Featured TJHN Originals

An Advisers Life – Four Keys To Successful Mentoring Or Coaching

Often times I get emails and questions asking me what I believe it takes to be a good Mentor, Adviser or Coach.  To me it is now just that, Mentoring.  It is no longer the old days when you could simply bark out your order and expect the players to follow.  In the old days, it was as they say, my way or the highway.

Today in order to have long term success, you have to be open to change, and know that no one knows it all.  Today it is about managing personalities, playing styles and parents.

There are four keys to being successful today that I have found;

#1: Take all players seriously.

Of Course you will find the players who have goals they will never achieve.  But you will also find the player who can by shear force of willpower raise his level of play above his talent level.  Good or bad, every player deserves to be taken seriously.  Sometimes that requires hard honesty but sometimes it also involves just listening, and then watching.  Someone took you seriously at some point in order to put you in your position if you are a coach, Adviser or mentor.  Young or old, all players need to be taken seriously.

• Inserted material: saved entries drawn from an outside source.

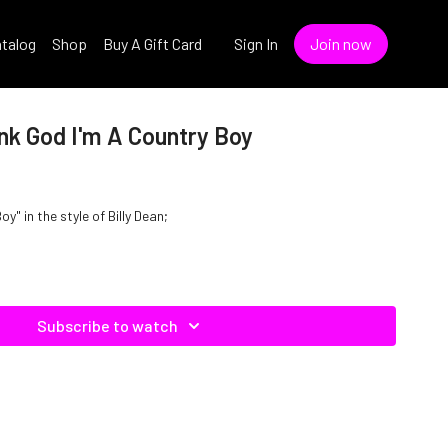
talog
Shop
Buy A Gift Card
Sign In
Join now
ank God I'm A Country Boy
y" in the style of Billy Dean;
Subscribe to watch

#2: Under promise and over deliver.

Keep player and staff goals reasonable and attainable.  Do not talk championships, and call ups, in training camp.  Do not talk about first line minutes to any player, talk about earning ice time.  Do not talk about number one goaltender position, talk about earning it.  With lower expectations comes greater enjoyment of every success.

#3: Follow up, even when you may not feel like it.

A Mentor, Coach, or Adviser must learn time management skills.  It is critical in that he learns to find at least a little time each week to follow up with people within his organization, and those players he hopes to one day have in his organization that he has seen in the past.  Answer the emails, and if you can not, pay someone else to do it for you.  Follow up is critical, it is the difference between professional and bush league.

#4: Share wisdom, not cliché’s and meaningless stories.

Hockey is built upon knowledge of the game.  Knowledge is gained from learning by mistakes.  Do not be afraid to talk about failure, as well as success.  Both can be meaningful and teach the young people you work with.  Stop with the cliché’s and the stupid stories that really do nothing but name drop people from your past.  Sharing wisdom and knowledge is very much like being the person reading a story to school children, a good story will keep them engaged and help them learn.

To be sure I am not the know it all, but I have found these four things work for me and have helped me through four decades in the game.  Developing people, not just the player, is what the Mentor, Coach or good Adviser does.  Sure you can be the old style guy today, but you will not get far.  Growth is required from the leaders or the players, and not just the player.